One of the things that makes us happy is knowing that teachers and students have been inspired by our work. A couple of years ago we started to notice videos appearing on YouTube that students produced in class and called "Common Craft Style" videos. There are now over 2000 on YouTube.
Yesterday I was browsing the videos and saw this one, which totally made our day:
Since our first video, Common Craft style has been defined by a specific set of materials and processes. You could say we work within a set of constraints. While the word “constraints” sounds limiting, we’ve always found them useful and, paradoxically, liberating. According to the article linked below, there’s now a scientific explanation.
Johan Lehrer recently wrote an article called Need to Create? Get a Constraint wherein he looks at the results of psychological experiments that show how constraints or obstacles change the way we look at the world. The basic idea is that being limited or constrained in our approach to solving a problem opens our minds to a more global perspective and helps us see connections we would not have seen otherwise.
According to the scientists...
Consistently, these studies show that encountering an obstacle in one task can elicit a more global, Gestalt-like processing style that automatically carries over to unrelated tasks, leading people to broaden their perception, open up mental categories, and improve at integrating seemingly unrelated concepts.
This seems to explain why I find constraints to be liberating. In approaching a new video, we do not have every option on the table. Common Craft Style is, in some ways, a system of constraints. For example, we only use a few items in Common Craft videos - a whiteboard, paper cut-outs, human hands, markers, etc. These are material constraints. We don’t use music - feature constraint. Our videos are never over four minutes long - a time constraint. Our characters don’t have faces - an emotional constraint.
These are all examples of obstacles. Constraining our work in this way means that we can remove a lot decision making and administration and replace it with other kinds of creativity. Our videos may work better because we don’t have to find the right music, the right animation style, the right facial expressions or models. We can stop worrying about a big chunk of the creative process through constraints and focus on what matters most to us: the explanation.
If you're working on a creative project, consider how constraints may change your perspective. It may be that limiting yourself to black and white photos or only one kind of brush may highlight an aspect of the project you would not have seen otherwise.
They have their niche and nobody good would ever copy their style. Common Craft should be the only people that make a cut-out-videos-that-explain software or web services. Anything else is an echo.
If a client asked, we’d say no. It’d be an admission of creative bankruptcy to try to mimic the very clear, original style that CommonCraft uses.
First, I want to thank Chris for standing up for our work so publicly. I like that Chris’ perspective is not about legal ramifications so much as recognizing another company’s work and making a conscious choice to take a different creative direction. In some ways, it’s how the world should work.
The fact is, there are many videos out there that could be called “Common Craft Style” - we see them all the time. Like Chris, people sometimes expect us to be up-in-arms about other producers who take inspiration from, or even directly copy our work. While plagiarism and trademark infringement is unacceptable, we recognize that there is a gray area and always appreciate attribution if our work is indeed an inspiration. It's this gray area that makes our position on Common Craft Style a bit complicated.
Example: Educational Use
Teachers and students are currently working on what they call “Common Craft Style” videos in classrooms. These are often middle and high school students making videos that help them learn about history, for example.
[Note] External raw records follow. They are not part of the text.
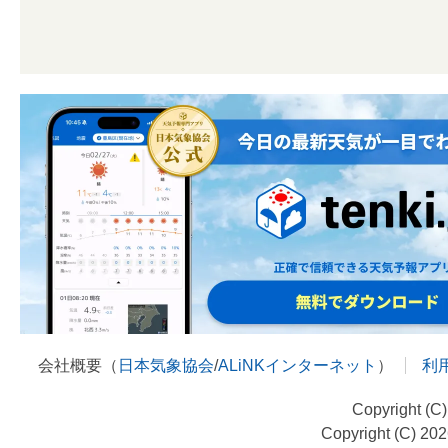
会社概要（
日本気象協会
/
ALiNKインターネット
）
利
Copyright (C
Copyright (C) 20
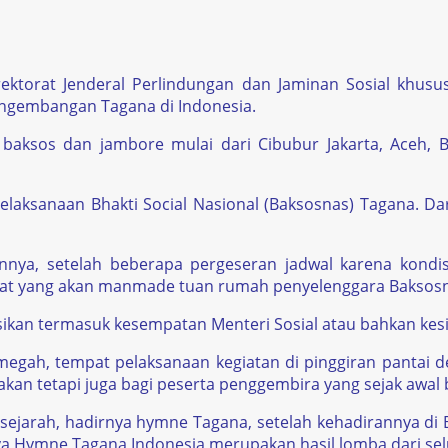
rektorat Jenderal Perlindungan dan Jaminan Sosial khus
ngembangan Tagana di Indonesia.
aksos dan jambore mulai dari Cibubur Jakarta, Aceh, B
elaksanaan Bhakti Social Nasional (Baksosnas) Tagana. Da
aannya, setelah beberapa pergeseran jadwal karena kon
pat yang akan manmade tuan rumah penyelenggara Baksosn
sikan termasuk kesempatan Menteri Sosial atau bahkan kesi
egah, tempat pelaksanaan kegiatan di pinggiran pantai 
 akan tetapi juga bagi peserta penggembira yang sejak awal
si sejarah, hadirnya hymne Tagana, setelah kehadirannya di
nya Hymne Tagana Indonesia merupakan hasil lomba dari sel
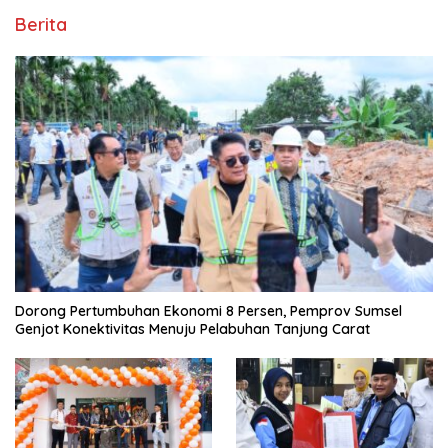
Berita
Dorong Pertumbuhan Ekonomi 8 Persen, Pemprov Sumsel
Genjot Konektivitas Menuju Pelabuhan Tanjung Carat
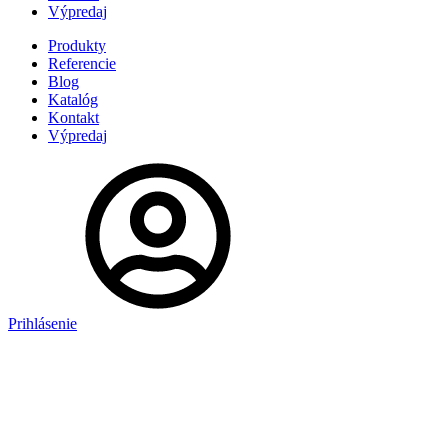
Výpredaj
Produkty
Referencie
Blog
Katalóg
Kontakt
Výpredaj
Prihlásenie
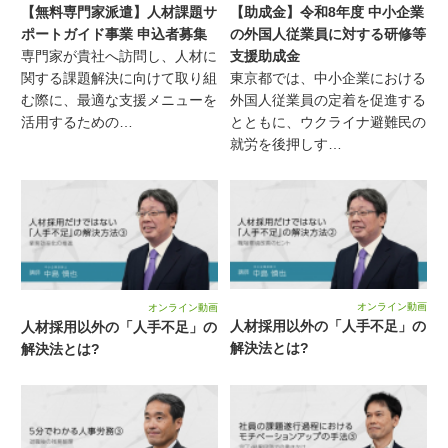
【無料専門家派遣】人材課題サ
【助成金】令和8年度 中小企業
ポートガイド事業 申込者募集
の外国人従業員に対する研修等
専門家が貴社へ訪問し、人材に
支援助成金
関する課題解決に向けて取り組
東京都では、中小企業における
む際に、最適な支援メニューを
外国人従業員の定着を促進する
活用するための…
とともに、ウクライナ避難民の
就労を後押しす…
オンライン動画
オンライン動画
人材採用以外の「人手不足」の
人材採用以外の「人手不足」の
解決法とは?
解決法とは?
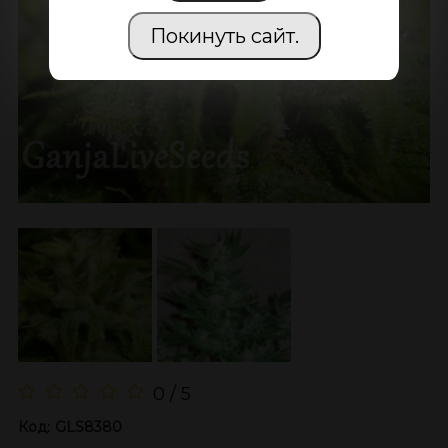
Покинуть сайт.
0 / 5
Код:
GLS8380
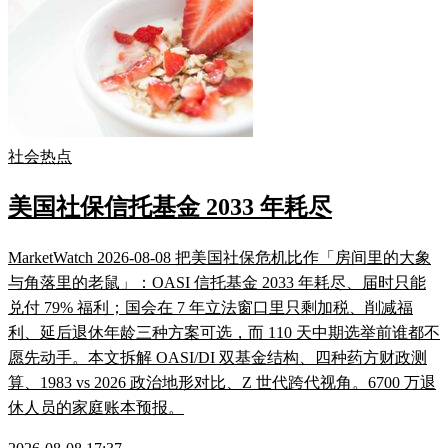
社会热点
美国社保信托基金 2033 年耗尽
MarketWatch 2026-08-08 把美国社保危机比作「房间里的大象
与角落里的老鼠」：OASI 信托基金 2033 年耗尽、届时只能
兑付 79% 福利；国会在 7 年立法窗口里只剩加税、削减福
利、延后退休年龄三种方案可选，而 110 天中期选举前谁都不
愿先动手。本文拆解 OASI/DI 双基金结构、四种药方财政测
算、1983 vs 2026 政治地形对比、Z 世代跨代视角。6700 万退
休人员的家庭账本预报。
While we are not involved in any way, we have always encouraged teachers to take inspiration from our work in school projects.
Here's an example created by Wendy Drexler:
Here's another made by 8th graders that makes me LOL:
As we mentioned, the existence of these projects makes having an absolute position on Common Craft Style difficult, as we are very supportive of these educational, classroom-oriented videos.
Years ago, we decided that the best thing we can do is focus our attention on building our brand and making the best possible videos. Our goal has always been to create a brand of videos that speaks for itself and I think we’re getting close.
There will always be the company, producer or agency who chooses to make a video in “Common Craft Style”. Sure, you could say they’re copying us. You could say that we need to stop them. But as Chris’ blog post shows, the market has a way of recognizing and even protecting unique and valuable creations. Here's what I mean...
Rock and Roll
Chris quotes Scott Ginsberg in his post, “There are no cover-bands in the Rock and Roll Hall of Fame.” While this may be true, that building is filled with individuals who were inspired-by and copied the techniques of others. Even though Chuck Berry inspired Elvis Presley, there will only ever be one Chuck Berry. And maybe that’s the lesson here.
More than anything, we want to see video explanations become the next rock-and-roll. We want our little industry to grow and for talented producers to build careers on using videos to explain and educate. And for that to happen, the environment needs to encourage producers who take inspiration, but also find responsible ways to make their own creative contribution.
We’ll always protect our brand and appreciate attribution where it's appropriate. But at the end of the day, we want to be the people who help inspire the next Hall of Fame inductee, not stand in their way.